Introduction Achieving Millennium Development Goals on childhood mortality in developing countries requires that inequities be addressed. This study examined changing gender differentials as social and economic improvement occurred in a rural north Indian community.
Methods A dynamic cohort of children aged <5 years old in 10 villages under Ballabgarh HDSS were followed from 1st January 2008 to death, age 5 or data censoring on 31st December 2010. Data on births, mortality, caste and parental literacy are routinely collected and stored in electronic databases to which information on wealth Index was appended in 2010. Cox proportional hazards modelling was used to produce HRs for mortality in girls according to socioeconomic strata after adjustment for birth order, number of siblings and other socioeconomic variables.

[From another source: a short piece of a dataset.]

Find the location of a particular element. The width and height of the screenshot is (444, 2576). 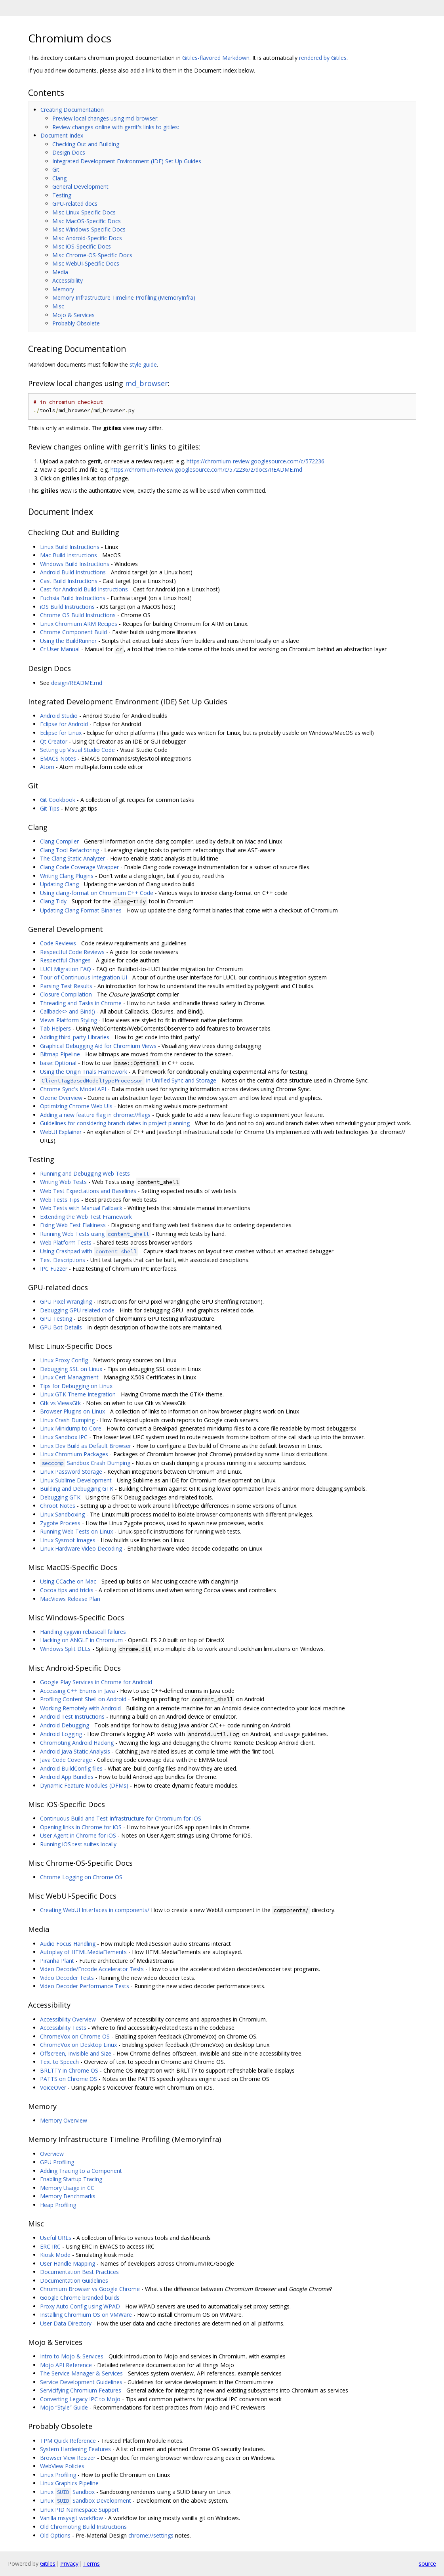

Profiling Content Shell on Android is located at coordinates (83, 1699).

Results The mortality rate for the cohort was 67.9 per 1000 live births (B=74.4; G=62.4). This declined significantly as wealth index improved (from 102.4 to 25.4 per 1000 live births). The HR for girls declined from 1.57 (95% CI 1.0 to 2.5) in the wealthiest to 0.67 (0.3 to 1.4) in the lowest tertile. There was no change in total or sex specific mortality rates according to caste or father's education. Mothers' education beyond 10th grade resulted in sharp decline in mortality (14 per 1000 live births) but did not impact the sex differential in mortality. The sex ratio at birth was worst for population with highest wealth index and highest level of maternal educational attainment.
Conclusion Major social and gender differentials persisted in this study population with gender discrimination moving from after to before birth.